Idaho Supreme Court hears appeal in Coeur d'Alene Pride defamation case
Summer Bushnell asked Idaho’s highest court to erase a $1.1 million verdict over a Pride in the Park video that jurors said falsely accused Eric Posey.

Post Falls blogger Summer Bushnell took her fight over Coeur d’Alene’s Pride in the Park dispute to the Idaho Supreme Court, asking justices to overturn the $1.1 million civil judgment that a Kootenai County jury entered against her after finding she defamed drag performer Eric Posey.
The case grew out of Posey’s performance at Coeur d’Alene City Park in June 2022. Jurors unanimously found that Bushnell posted an edited video that made it appear Posey exposed himself to children during a show at the City Park bandshell, when the unedited footage showed no exposure occurred. The jury awarded Posey $926,000 in compensatory damages and $250,000 in punitive damages.
Bushnell represented herself at Thursday’s hearing in Lewiston and told the court that “The damages were inflated.” She argued that the verdict form and the way the case went to the jury assumed wrongdoing and that the punitive damages were not clearly tied to her conduct. Justice Gregory W. Moeller pressed back, questioning whether altering a video and circulating false accusations online was serious enough to justify punitive damages.
The false claim did not stay local. After Bushnell posted the video and urged viewers to contact law enforcement, the edited version spread widely, drew thousands of views and prompted national attention. Coeur d’Alene police investigated the allegations, and prosecutors declined to file charges after the unedited footage showed no evidence of indecent exposure. Posey later testified that the online accusations led to harassment and death threats.

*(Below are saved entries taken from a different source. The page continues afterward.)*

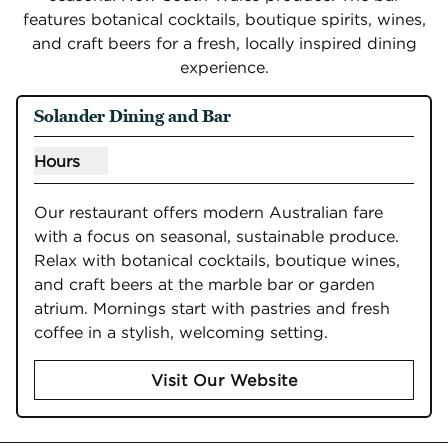
features botanical cocktails, boutique spirits, wines,
and craft beers for a fresh, locally inspired dining
experience.
Solander Dining and Bar
Hours
Show hours for Solander Dining and Bar
Our restaurant offers modern Australian fare 
with a focus on seasonal, sustainable produce. 
Relax with botanical cocktails, boutique wines, 
and craft beers at the marble bar or garden 
atrium. Mornings start with pastries and fresh 
coffee in a stylish, welcoming setting.
Visit Our Website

The appeal gives the Idaho Supreme Court a chance to shape a warning that reaches far beyond this one case. For local bloggers, small publishers and organizers who post video from contentious public events, the question is no longer abstract: how far can a private citizen go in amplifying claims about a public confrontation before a jury can hold that person liable for defamation? That question carries extra weight in Kootenai County, where the same 2022 Pride event also drew national scrutiny after 31 Patriot Front members were arrested nearby and charged with conspiracy to riot.
The justices also questioned Bushnell’s written citations, and one justice suggested some of the references may not exist, raising concerns about the accuracy of the appeal papers. The case, Posey v. Bushnell, No. 52072-2024, now awaits a written opinion that could matter well beyond Coeur d’Alene.